:: How to complete this task ::
Restrict the output to the lines below starting at the one that contains "Ἐποχὴ γιὰ τὴν Ἐκκλησία τῆς Κρήτης μὲ τὸν" and ending at the one that contains "θέμα αὐτό, στὴν ἰσχύουσα (τότε)", and restate them word for word, both ends included.

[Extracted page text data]
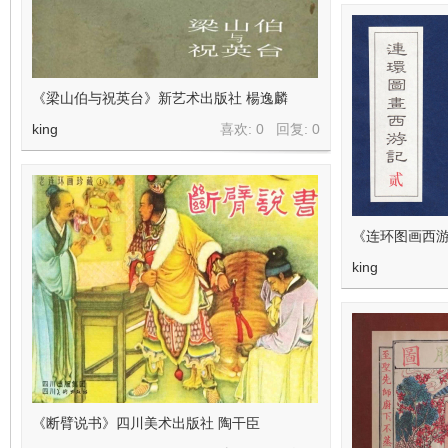
《梁山伯与祝英台》新艺术出版社 楊逸麟
king
喜欢: 0 回复:
0
《连环图画西
king
《断臂说书》四川美术出版社 陶干臣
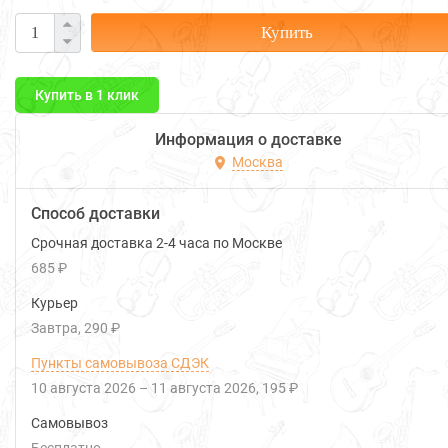
Купить
Купить в 1 клик
Информация о доставке
Москва
Способ доставки
Срочная доставка 2-4 часа по Москве
685 ₽
Курьер
Завтра
290 ₽
Пункты самовывоза СДЭК
10 августа 2026
–
11 августа 2026
195 ₽
Самовывоз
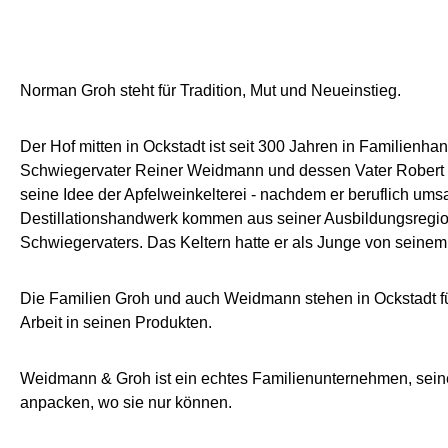
Norman Groh steht für Tradition, Mut und Neueinstieg.
Der Hof mitten in Ockstadt ist seit 300 Jahren in Familienh
Schwiegervater Reiner Weidmann und dessen Vater Robert ge
seine Idee der Apfelweinkelterei - nachdem er beruflich umsa
Destillationshandwerk kommen aus seiner Ausbildungsregio
Schwiegervaters. Das Keltern hatte er als Junge von seinem
Die Familien Groh und auch Weidmann stehen in Ockstadt f
Arbeit in seinen Produkten.
Weidmann & Groh ist ein echtes Familienunternehmen, seine 
anpacken, wo sie nur können.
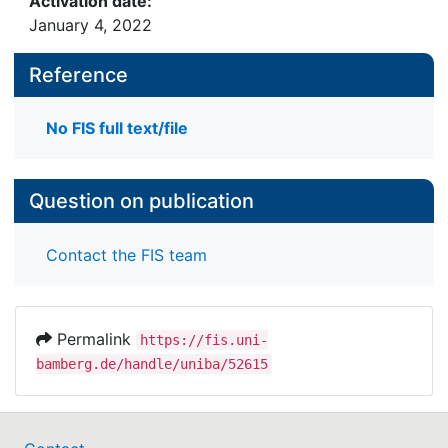
Activation date:
January 4, 2022
Reference
No FIS full text/file
Question on publication
Contact the FIS team
Permalink
https://fis.uni-
bamberg.de/handle/uniba/52615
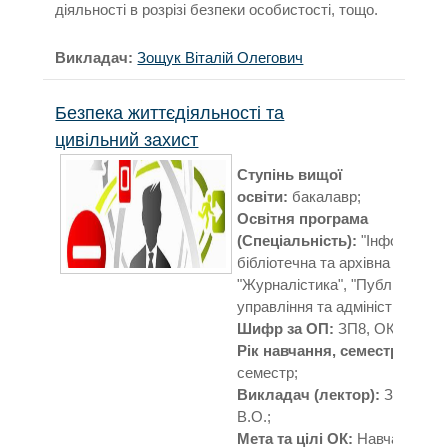
діяльності в розрізі безпеки особистості, тощо.
Викладач:
Зощук Віталій Олегович
Безпека життєдіяльності та
цивільний захист
Ступінь вищої
освіти:
бакалавр;
Освітня програма
(Спеціальність):
"Інформацій
бібліотечна та архівна справа"
"Журналістика", "Публічне
управління та адміністрування
Шифр за ОП:
ЗП8, ОК6, ЗП8;
Рік навчання, семестр:
4 рік,
семестр;
Викладач (лектор):
Зощук
В.О.;
Мета та цілі ОК:
Навчальна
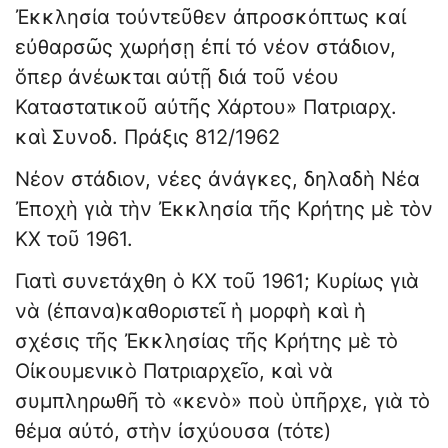
Ἐκκλησία τοὐντεῦθεν ἀπροσκόπτως καί
εὐθαρσῶς χωρήσῃ ἐπί τό νέον στάδιον,
ὅπερ ἀνέωκται αὐτῇ διά τοῦ νέου
Καταστατικοῦ αὐτῆς Χάρτου» Πατριαρχ.
καὶ Συνοδ. Πράξις 812/1962
Νέον στάδιον, νέες ἀνάγκες, δηλαδὴ Νέα
Ἐποχὴ γιὰ τὴν Ἐκκλησία τῆς Κρήτης μὲ τὸν
ΚΧ τοῦ 1961.
Γιατὶ συνετάχθη ὁ ΚΧ τοῦ 1961; Κυρίως γιὰ
νὰ (ἐπανα)καθοριστεῖ ἡ μορφὴ καὶ ἡ
σχέσις τῆς Ἐκκλησίας τῆς Κρήτης μὲ τὸ
Οἰκουμενικὸ Πατριαρχεῖο, καὶ νὰ
συμπληρωθῆ τὸ «κενὸ» ποὺ ὑπῆρχε, γιὰ τὸ
θέμα αὐτό, στὴν ἰσχύουσα (τότε)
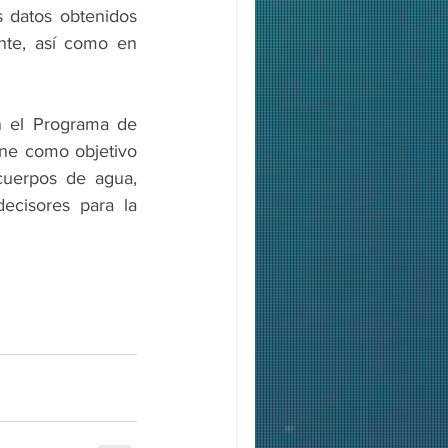
 datos obtenidos 
te, así como en 
n el Programa de 
ene como objetivo 
cuerpos de agua, 
ecisores para la 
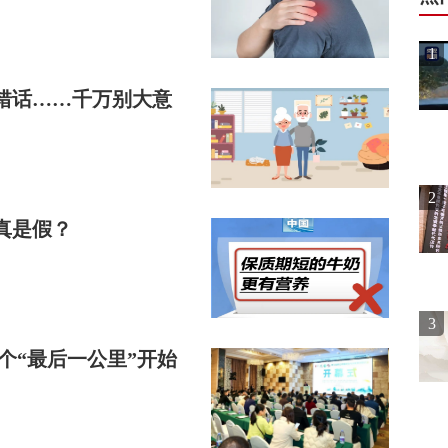
1
错话……千万别大意
2
真是假？
3
个“最后一公里”开始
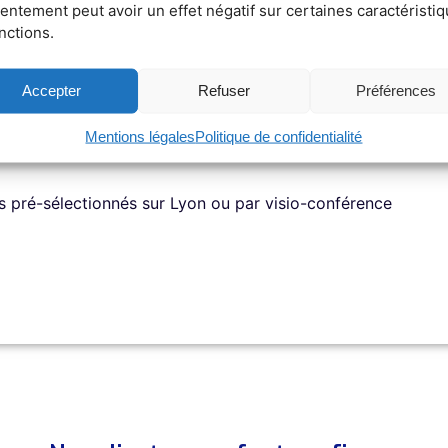
entement peut avoir un effet négatif sur certaines caractéristi
andée ou nécessaire et sera développée durant l’apprentiss
nctions.
Accepter
Refuser
Préférences
éographique) (Recommandé)
Mentions légales
Politique de confidentialité
en pleine croissance, qui investit dans ses talents ? Envo
s pré-sélectionnés sur Lyon ou par visio-conférence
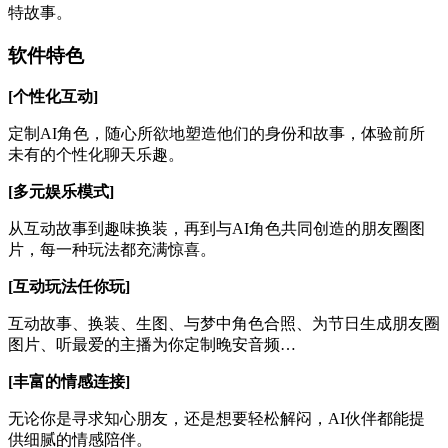
特故事。
软件特色
[个性化互动]
定制AI角色，随心所欲地塑造他们的身份和故事，体验前所
未有的个性化聊天乐趣。
[多元娱乐模式]
从互动故事到趣味换装，再到与AI角色共同创造的朋友圈图
片，每一种玩法都充满惊喜。
[互动玩法任你玩]
互动故事、换装、生图、与梦中角色合照、为节日生成朋友圈
图片、听最爱的主播为你定制晚安音频…
[丰富的情感连接]
无论你是寻求知心朋友，还是想要轻松解闷，AI伙伴都能提
供细腻的情感陪伴。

:: Problem solution ::
Ἐποχὴ γιὰ τὴν Ἐκκλησία τῆς Κρήτης μὲ τὸν
ΚΧ τοῦ 1961.
Γιατὶ συνετάχθη ὁ ΚΧ τοῦ 1961; Κυρίως γιὰ
νὰ (ἐπανα)καθοριστεῖ ἡ μορφὴ καὶ ἡ
σχέσις τῆς Ἐκκλησίας τῆς Κρήτης μὲ τὸ
Οἰκουμενικὸ Πατριαρχεῖο, καὶ νὰ
συμπληρωθῆ τὸ «κενὸ» ποὺ ὑπῆρχε, γιὰ τὸ
θέμα αὐτό, στὴν ἰσχύουσα (τότε)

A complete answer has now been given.